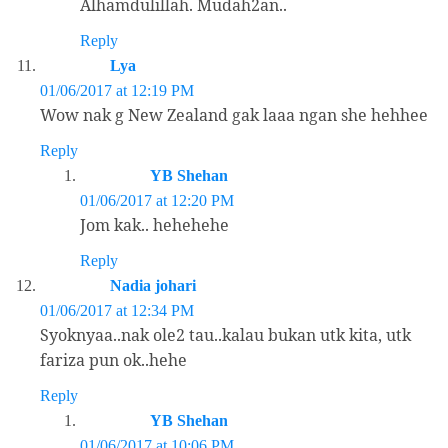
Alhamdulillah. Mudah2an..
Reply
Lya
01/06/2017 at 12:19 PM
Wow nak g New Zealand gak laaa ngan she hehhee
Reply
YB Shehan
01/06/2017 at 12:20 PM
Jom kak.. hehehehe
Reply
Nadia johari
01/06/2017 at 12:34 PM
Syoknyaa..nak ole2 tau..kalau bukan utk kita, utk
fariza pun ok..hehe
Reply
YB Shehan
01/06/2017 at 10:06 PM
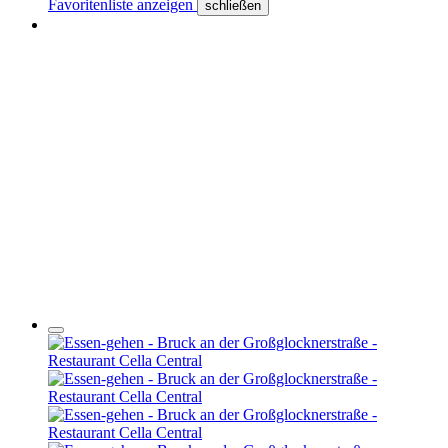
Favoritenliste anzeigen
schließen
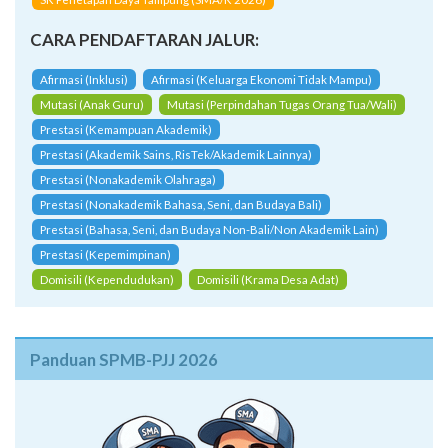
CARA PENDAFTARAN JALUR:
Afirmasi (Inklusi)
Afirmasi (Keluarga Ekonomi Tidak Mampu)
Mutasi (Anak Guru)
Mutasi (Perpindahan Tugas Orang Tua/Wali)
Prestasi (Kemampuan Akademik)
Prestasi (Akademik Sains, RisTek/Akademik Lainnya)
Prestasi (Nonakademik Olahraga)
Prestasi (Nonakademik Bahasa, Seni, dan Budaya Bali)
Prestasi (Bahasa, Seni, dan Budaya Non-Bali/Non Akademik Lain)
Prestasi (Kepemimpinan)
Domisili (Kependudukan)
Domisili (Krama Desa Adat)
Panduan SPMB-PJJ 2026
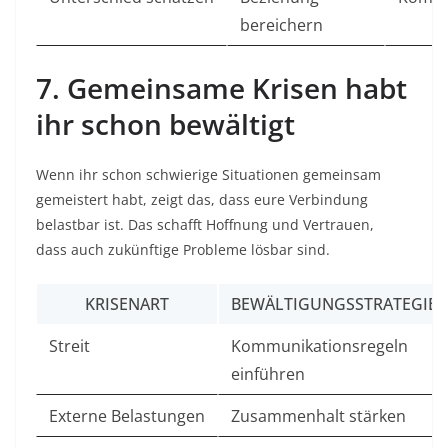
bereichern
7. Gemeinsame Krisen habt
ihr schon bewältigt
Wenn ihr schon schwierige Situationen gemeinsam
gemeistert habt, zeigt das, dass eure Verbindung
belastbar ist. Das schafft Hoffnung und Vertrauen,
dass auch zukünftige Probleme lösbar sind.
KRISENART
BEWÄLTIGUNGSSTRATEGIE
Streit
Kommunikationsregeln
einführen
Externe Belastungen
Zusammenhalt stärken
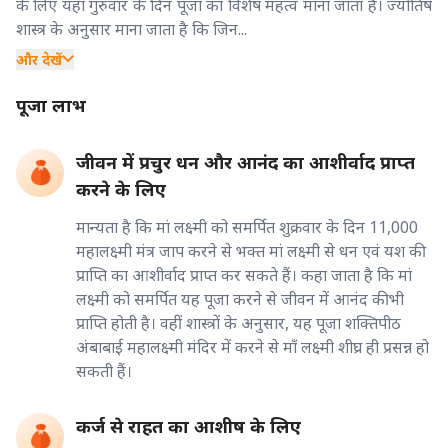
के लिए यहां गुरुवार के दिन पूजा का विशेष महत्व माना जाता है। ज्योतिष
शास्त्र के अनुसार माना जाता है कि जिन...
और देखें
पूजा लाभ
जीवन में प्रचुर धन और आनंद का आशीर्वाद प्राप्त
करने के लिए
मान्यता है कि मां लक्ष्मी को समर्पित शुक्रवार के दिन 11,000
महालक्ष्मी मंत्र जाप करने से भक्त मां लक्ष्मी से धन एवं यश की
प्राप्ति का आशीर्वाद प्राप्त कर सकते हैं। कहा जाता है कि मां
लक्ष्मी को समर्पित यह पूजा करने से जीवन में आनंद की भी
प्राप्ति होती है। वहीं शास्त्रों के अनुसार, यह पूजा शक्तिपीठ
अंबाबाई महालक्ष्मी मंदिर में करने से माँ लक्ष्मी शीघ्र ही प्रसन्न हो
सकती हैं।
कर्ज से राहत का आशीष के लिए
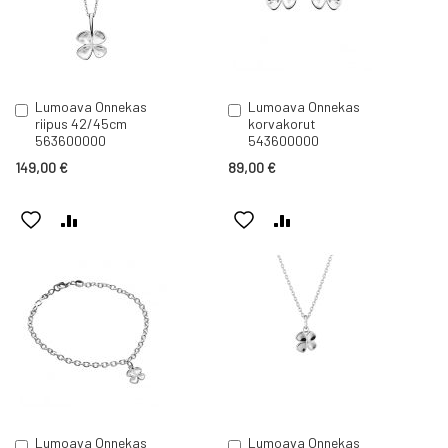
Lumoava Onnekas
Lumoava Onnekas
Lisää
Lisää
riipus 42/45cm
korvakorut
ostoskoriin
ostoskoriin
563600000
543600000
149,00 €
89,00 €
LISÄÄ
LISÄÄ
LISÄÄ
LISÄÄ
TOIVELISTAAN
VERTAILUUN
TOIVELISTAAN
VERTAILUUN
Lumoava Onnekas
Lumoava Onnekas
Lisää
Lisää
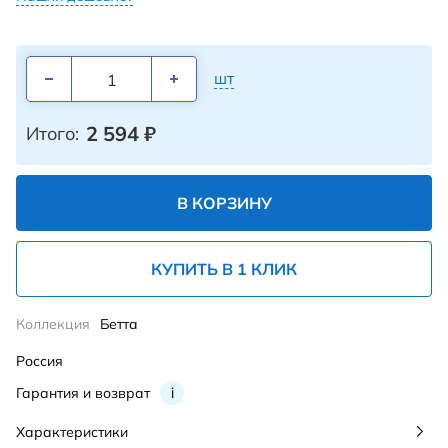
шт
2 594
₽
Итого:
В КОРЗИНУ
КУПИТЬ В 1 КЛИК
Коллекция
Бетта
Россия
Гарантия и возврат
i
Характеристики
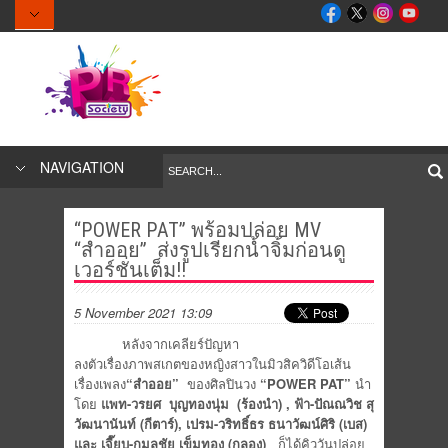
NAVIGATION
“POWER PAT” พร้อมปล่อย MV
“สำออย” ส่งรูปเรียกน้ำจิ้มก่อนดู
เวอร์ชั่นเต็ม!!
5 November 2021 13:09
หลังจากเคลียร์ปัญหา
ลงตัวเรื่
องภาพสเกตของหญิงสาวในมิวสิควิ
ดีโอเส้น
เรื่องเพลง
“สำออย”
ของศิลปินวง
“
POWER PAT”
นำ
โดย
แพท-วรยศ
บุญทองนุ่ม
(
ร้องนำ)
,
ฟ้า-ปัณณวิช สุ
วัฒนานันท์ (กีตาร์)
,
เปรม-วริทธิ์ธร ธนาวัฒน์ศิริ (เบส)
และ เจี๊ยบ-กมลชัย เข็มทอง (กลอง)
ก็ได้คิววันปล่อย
********
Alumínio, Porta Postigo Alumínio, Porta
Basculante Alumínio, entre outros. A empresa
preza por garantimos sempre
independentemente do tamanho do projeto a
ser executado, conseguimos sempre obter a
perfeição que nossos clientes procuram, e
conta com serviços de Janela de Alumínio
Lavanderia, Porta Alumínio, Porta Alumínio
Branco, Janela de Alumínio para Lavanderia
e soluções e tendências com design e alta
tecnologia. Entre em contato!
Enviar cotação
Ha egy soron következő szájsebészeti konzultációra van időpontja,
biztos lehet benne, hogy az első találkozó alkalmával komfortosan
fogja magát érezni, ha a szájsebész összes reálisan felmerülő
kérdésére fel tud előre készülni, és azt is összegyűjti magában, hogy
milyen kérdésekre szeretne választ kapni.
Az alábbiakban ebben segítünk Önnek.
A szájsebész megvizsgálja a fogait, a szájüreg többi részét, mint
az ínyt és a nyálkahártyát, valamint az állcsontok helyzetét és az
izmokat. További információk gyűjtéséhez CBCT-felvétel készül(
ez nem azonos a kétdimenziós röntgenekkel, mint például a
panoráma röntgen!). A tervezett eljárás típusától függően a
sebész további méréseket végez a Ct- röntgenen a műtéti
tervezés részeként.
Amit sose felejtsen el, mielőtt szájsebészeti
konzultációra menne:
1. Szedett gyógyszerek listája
********
### Instructions for the task:
Among the entries above, the line containing "Alhamdulillah. Mudah2an..", the line containing "fariza pun ok..hehe", and all lines between them are to be restated word for word; nothing else belongs in the reply.

### Problem solution:
Alhamdulillah. Mudah2an..
Reply
Lya
01/06/2017 at 12:19 PM
Wow nak g New Zealand gak laaa ngan she hehhee
Reply
YB Shehan
01/06/2017 at 12:20 PM
Jom kak.. hehehehe
Reply
Nadia johari
01/06/2017 at 12:34 PM
Syoknyaa..nak ole2 tau..kalau bukan utk kita, utk
fariza pun ok..hehe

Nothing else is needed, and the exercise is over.